Calvin gets a lot of stick for approving of the death of Michael Servetus.
But, as usual, these things are not straight forward. Calvin lived in a different era, and even within that period, his compassion shines in the darkness.
Derek Thomas, in John Calvin: A Heart for Devotion, Doctrine, Doxology, offers an alternative perspective on the "Cruel Calvin Caricature. . .
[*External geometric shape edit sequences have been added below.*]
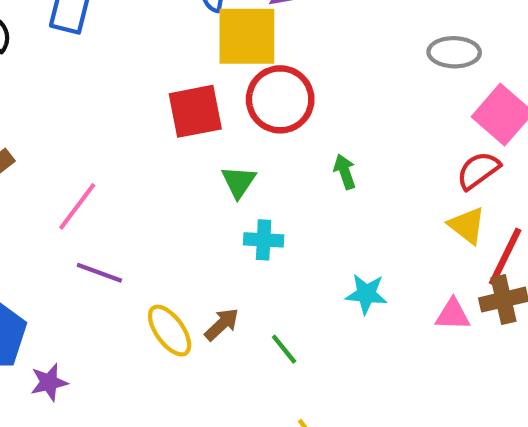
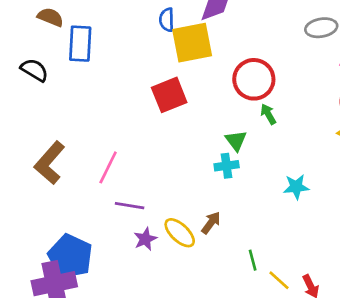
red circle: (280, 99) -> (254, 79), moved
green triangle: (239, 182) -> (236, 141), moved
green line: (284, 349) -> (253, 260), moved, turned 35
purple star: (49, 382) -> (145, 239), moved

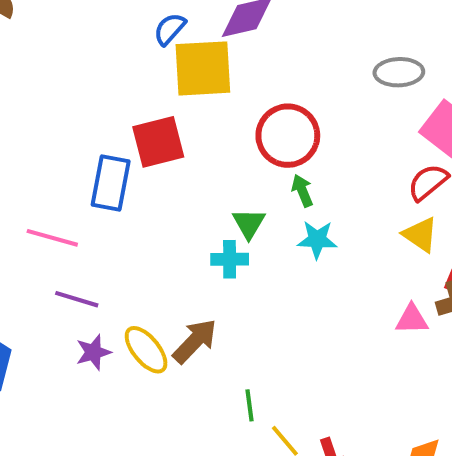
blue semicircle: (167, 20) -> (170, 29), turned 35
blue rectangle: (80, 44) -> (111, 183), moved
pink line: (108, 167) -> (52, 238), turned 72
cyan star: (296, 187) -> (317, 240), moved
brown arrow: (211, 223) -> (195, 341), size x1.4

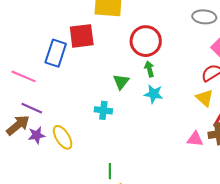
cyan cross: (230, 259) -> (103, 110), moved
brown arrow: (195, 341) -> (18, 125), moved

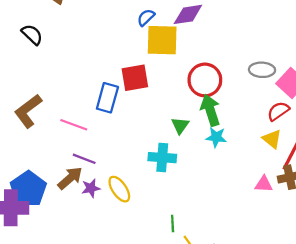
gray ellipse: (204, 17) -> (262, 70), moved
green arrow: (149, 69) -> (210, 110), size x1.8
cyan cross: (103, 110) -> (162, 158), size x1.4

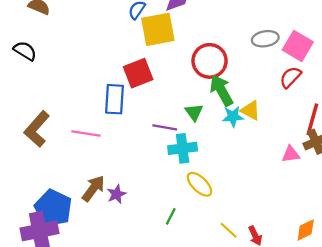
yellow triangle: (272, 139) -> (250, 110), moved
purple line: (84, 159) -> (165, 127), moved
yellow ellipse: (119, 189) -> (199, 184), moved
green line: (173, 223) -> (171, 216), moved, turned 42

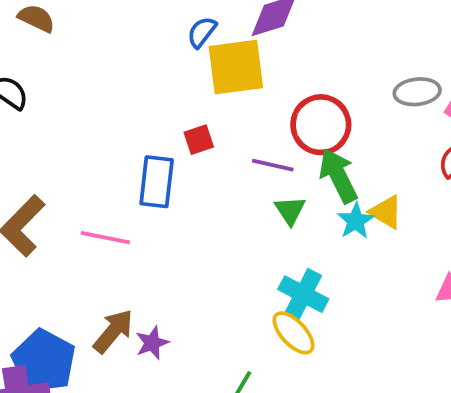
red square: (138, 73) -> (199, 140), size x0.6
cyan star: (233, 117) -> (356, 221), turned -30
purple line: (165, 127) -> (273, 165), moved
cyan cross: (183, 148) -> (303, 294), moved, turned 32

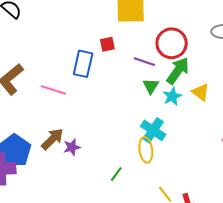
green arrow: (338, 176) -> (178, 71), turned 56
cyan star: (356, 221) -> (172, 96), moved
yellow ellipse: (293, 333) -> (146, 150), turned 30

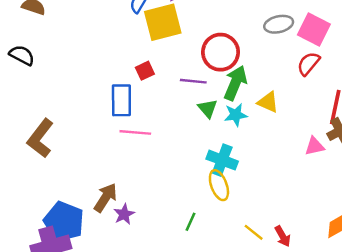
pink line: (53, 90) -> (135, 132), moved
cyan star: (172, 96) -> (236, 115), turned 30
purple star: (72, 147) -> (124, 214), moved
To some, including John Knox of Scotland, the city (Calvin's Geneva)* was the closest thing to heaven they had seen. For others, such as Michael Servetus, whose execution in 1553 (and Calvin's approval of it) is re-told with untiring frequency, found Geneva stifling. But Servetus was found guilty of heresy (anti-Trinitarianism) and of being a disturber of the peace (he had been warned not to enter Geneva), and would have fared equally badly in a Catholic city had he been caught in one. His execution is not an example of intolerant Calvinism, but of a layer of sixteenth-century civil jurisprudence in central Europe, where various lifestyles were considered untenable and punishable by law in a way that humanist societies of our own day would react to with apoplexy. He had been found guilty by a civil court of twenty-five men, and Calvin himself spent hours with Servetus, urging him to repent in order to avoid the inevitable sentence. Calvin's request for a less-painful execution (Servetus was burned) was refused. Arguably gentler Reformers, including Martin Bucer and Philip Melanchthon, fully approved of his death.